Task instructions => Although the entries contain pictures, the copy should hold only their exact text.

——————

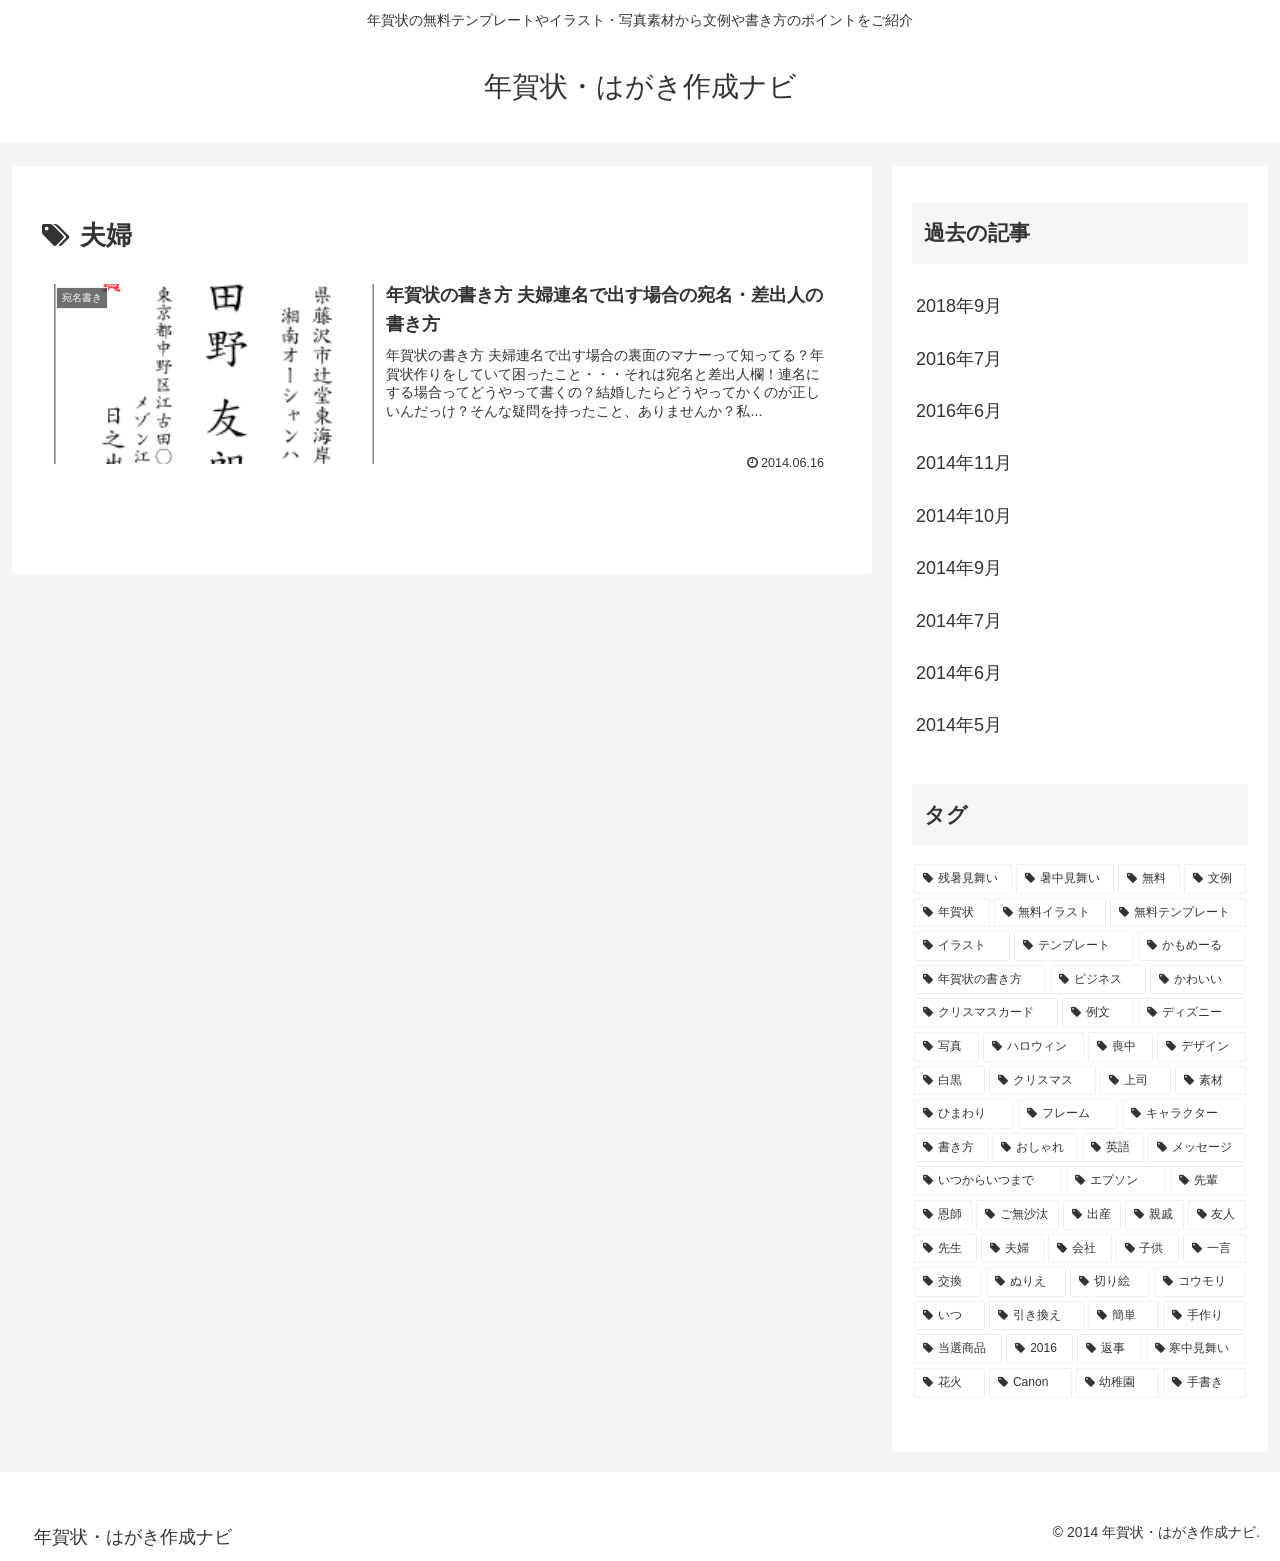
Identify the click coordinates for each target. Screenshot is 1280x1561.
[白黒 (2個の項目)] (949, 1081)
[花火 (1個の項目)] (949, 1383)
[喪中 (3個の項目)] (1120, 1047)
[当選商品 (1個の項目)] (958, 1349)
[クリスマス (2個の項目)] (1042, 1081)
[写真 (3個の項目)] (946, 1047)
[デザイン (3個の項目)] (1201, 1047)
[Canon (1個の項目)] (1030, 1383)
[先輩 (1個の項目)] (1208, 1181)
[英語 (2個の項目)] (1113, 1148)
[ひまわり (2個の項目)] (964, 1114)
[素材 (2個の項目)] (1210, 1081)
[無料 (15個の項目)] (1149, 879)
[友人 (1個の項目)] (1217, 1215)
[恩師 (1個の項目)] (943, 1215)
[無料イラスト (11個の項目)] (1050, 913)
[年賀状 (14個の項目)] (952, 913)
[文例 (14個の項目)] (1215, 879)
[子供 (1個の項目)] (1147, 1249)
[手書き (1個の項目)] (1204, 1383)
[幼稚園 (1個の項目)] (1117, 1383)
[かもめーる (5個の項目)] (1192, 946)
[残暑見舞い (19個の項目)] (963, 879)
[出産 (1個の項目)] (1092, 1215)
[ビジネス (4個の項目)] (1098, 980)
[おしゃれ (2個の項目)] (1035, 1148)
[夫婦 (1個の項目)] (1012, 1249)
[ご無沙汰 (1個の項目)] (1017, 1215)
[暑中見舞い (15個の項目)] (1065, 879)
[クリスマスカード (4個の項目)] (986, 1013)
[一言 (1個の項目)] (1214, 1249)
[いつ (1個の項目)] (949, 1316)
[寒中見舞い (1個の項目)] (1196, 1349)
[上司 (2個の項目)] (1135, 1081)
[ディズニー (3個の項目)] (1192, 1013)
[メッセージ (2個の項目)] (1197, 1148)
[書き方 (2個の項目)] (951, 1148)
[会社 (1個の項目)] (1079, 1249)
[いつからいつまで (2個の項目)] (988, 1181)
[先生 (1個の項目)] (945, 1249)
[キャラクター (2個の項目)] (1184, 1114)
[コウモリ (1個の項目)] (1200, 1282)
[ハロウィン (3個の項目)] (1033, 1047)
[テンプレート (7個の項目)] (1074, 946)
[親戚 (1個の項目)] (1154, 1215)
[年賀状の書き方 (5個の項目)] (980, 980)
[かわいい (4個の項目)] (1198, 980)
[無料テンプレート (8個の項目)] (1178, 913)
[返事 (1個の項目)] (1109, 1349)
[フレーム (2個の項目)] (1068, 1114)
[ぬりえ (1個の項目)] (1026, 1282)
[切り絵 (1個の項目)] (1110, 1282)
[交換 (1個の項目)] (948, 1282)
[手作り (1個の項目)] (1204, 1316)
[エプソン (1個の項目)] (1116, 1181)
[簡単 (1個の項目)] (1123, 1316)
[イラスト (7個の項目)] (962, 946)
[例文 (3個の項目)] (1098, 1013)
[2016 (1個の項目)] (1039, 1349)
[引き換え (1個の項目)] (1036, 1316)
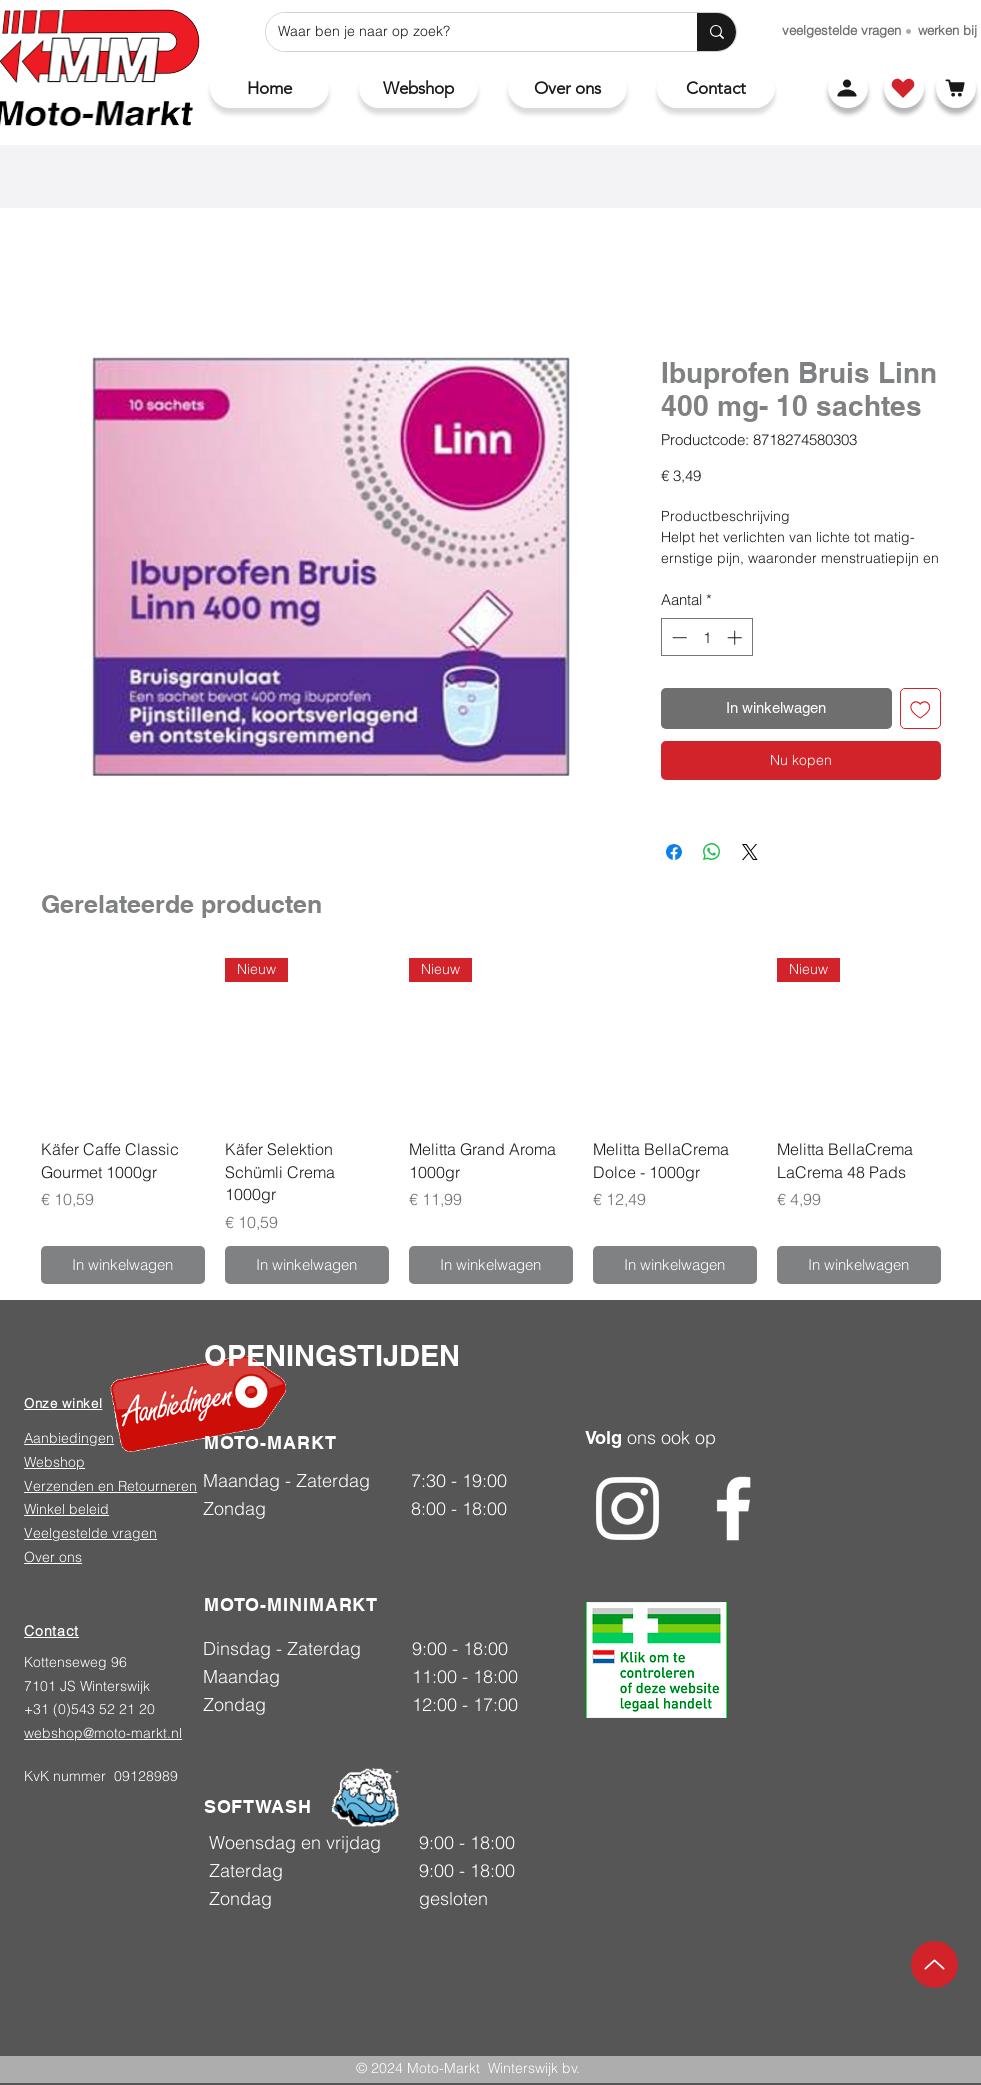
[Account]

——————

Worked solution =>
Identify the click coordinates for each target. Screenshot is 1280x1561.
[白黒 (2個の項目)] (949, 1081)
[花火 (1個の項目)] (949, 1383)
[喪中 (3個の項目)] (1120, 1047)
[当選商品 (1個の項目)] (958, 1349)
[クリスマス (2個の項目)] (1042, 1081)
[写真 (3個の項目)] (946, 1047)
[デザイン (3個の項目)] (1201, 1047)
[Canon (1個の項目)] (1030, 1383)
[先輩 (1個の項目)] (1208, 1181)
[英語 (2個の項目)] (1113, 1148)
[ひまわり (2個の項目)] (964, 1114)
[素材 (2個の項目)] (1210, 1081)
[無料 (15個の項目)] (1149, 879)
[友人 (1個の項目)] (1217, 1215)
[恩師 (1個の項目)] (943, 1215)
[無料イラスト (11個の項目)] (1050, 913)
[年賀状 (14個の項目)] (952, 913)
[文例 (14個の項目)] (1215, 879)
[子供 (1個の項目)] (1147, 1249)
[手書き (1個の項目)] (1204, 1383)
[幼稚園 (1個の項目)] (1117, 1383)
[かもめーる (5個の項目)] (1192, 946)
[残暑見舞い (19個の項目)] (963, 879)
[出産 (1個の項目)] (1092, 1215)
[ビジネス (4個の項目)] (1098, 980)
[おしゃれ (2個の項目)] (1035, 1148)
[夫婦 (1個の項目)] (1012, 1249)
[ご無沙汰 (1個の項目)] (1017, 1215)
[暑中見舞い (15個の項目)] (1065, 879)
[クリスマスカード (4個の項目)] (986, 1013)
[一言 (1個の項目)] (1214, 1249)
[いつ (1個の項目)] (949, 1316)
[寒中見舞い (1個の項目)] (1196, 1349)
[上司 (2個の項目)] (1135, 1081)
[ディズニー (3個の項目)] (1192, 1013)
[メッセージ (2個の項目)] (1197, 1148)
[書き方 (2個の項目)] (951, 1148)
[会社 (1個の項目)] (1079, 1249)
[いつからいつまで (2個の項目)] (988, 1181)
[先生 (1個の項目)] (945, 1249)
[キャラクター (2個の項目)] (1184, 1114)
[コウモリ (1個の項目)] (1200, 1282)
[ハロウィン (3個の項目)] (1033, 1047)
[テンプレート (7個の項目)] (1074, 946)
[親戚 (1個の項目)] (1154, 1215)
[年賀状の書き方 (5個の項目)] (980, 980)
[かわいい (4個の項目)] (1198, 980)
[無料テンプレート (8個の項目)] (1178, 913)
[返事 (1個の項目)] (1109, 1349)
[フレーム (2個の項目)] (1068, 1114)
[ぬりえ (1個の項目)] (1026, 1282)
[切り絵 (1個の項目)] (1110, 1282)
[交換 (1個の項目)] (948, 1282)
[手作り (1個の項目)] (1204, 1316)
[エプソン (1個の項目)] (1116, 1181)
[簡単 (1個の項目)] (1123, 1316)
[イラスト (7個の項目)] (962, 946)
[例文 (3個の項目)] (1098, 1013)
[2016 (1個の項目)] (1039, 1349)
[引き換え (1個の項目)] (1036, 1316)
[Account]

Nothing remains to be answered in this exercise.